For Merkel, the chairwoman of the conservative Christian Democratic Union (CDU), which has strong trans-Atlantic ties, this is a clear sign of guardedness. Former Foreign Minister Joschka Fischer is already warning against a new "trans-Atlantic drift."
This does not bode well for the London summit, which British Prime Minister Brown would like to turn into a major show of handshakes and kisses on the cheek. To preserve the peace, the hosts are trying to gloss over the conflicts with a show full of harmony, the roles clearly defined: Obama as the new center of world politics; Merkel as the valiant soldier fighting the powerful on Wall Street; and Brown as the successful summit diplomat.
Coming to an End
But others are also seeking to stake out their territory. Chinese Prime Minister Wen Jiabao has already suggested, ahead of the conference, that the era of the dollar as the world's key currency could be coming to an end.
And Brazil's socialist president, Lula da Silva, chimed in with a comment that was as racist as it was timely: "It was a crisis caused and encouraged by the irrational behavior of white people with blue eyes, who before the crisis appeared to know everything, but are now showing that they know nothing."

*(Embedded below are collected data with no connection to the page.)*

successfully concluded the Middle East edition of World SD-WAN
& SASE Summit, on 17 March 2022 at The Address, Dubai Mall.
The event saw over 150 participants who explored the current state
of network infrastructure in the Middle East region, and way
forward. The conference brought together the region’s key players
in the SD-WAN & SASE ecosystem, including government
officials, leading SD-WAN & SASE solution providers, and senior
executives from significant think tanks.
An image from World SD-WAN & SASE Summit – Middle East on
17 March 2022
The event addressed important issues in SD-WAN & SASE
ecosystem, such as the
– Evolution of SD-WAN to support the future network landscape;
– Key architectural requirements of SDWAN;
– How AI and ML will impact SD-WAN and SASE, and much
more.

In the end, the summit, though unlikely to put an end to the current crisis, could very well make it easier to diagnose future crises before they begin. There will be a few compromises on wording, as is to be expected at an international summit meeting. The draft of the final communiqué, which the British sent to the capitals of the participating countries last week, offers a foretaste of the sort of crisis prose to be expected in London this week:
"We are determined to restore growth now, resist protectionism and reform our markets and our institutions for the future. We believe that an open world economy, based on market principles, effective regulation and strong global institutions, will ensure a sustainable globalisation with rising prosperity for all."
As lofty as these words are, they merely mask rather than solve the conflicts at hand. Nevertheless, the Downing Street authors of the communiqué did address the core issues in the remainder of the document.
Supported by Obama's new administration in Washington, they intend to stimulate worldwide growth, using all available tools and sparing no expense. For instance, the communiqué continues, the participating countries will be asked to stimulate the ailing economy with $2 trillion (1.52 trillion). That figure, however, is still in brackets, a clear sign that it has yet to be settled on and could end up being bigger.
This sort of stimulus would "increase output by 2 percentage points and employment by 19 million," Brown's experts write. They even want to incorporate a concrete growth target for the world economy by the end of 2010 into the communiqué, as if optimism could be delineated. A specific number will be inserted during the final negotiations.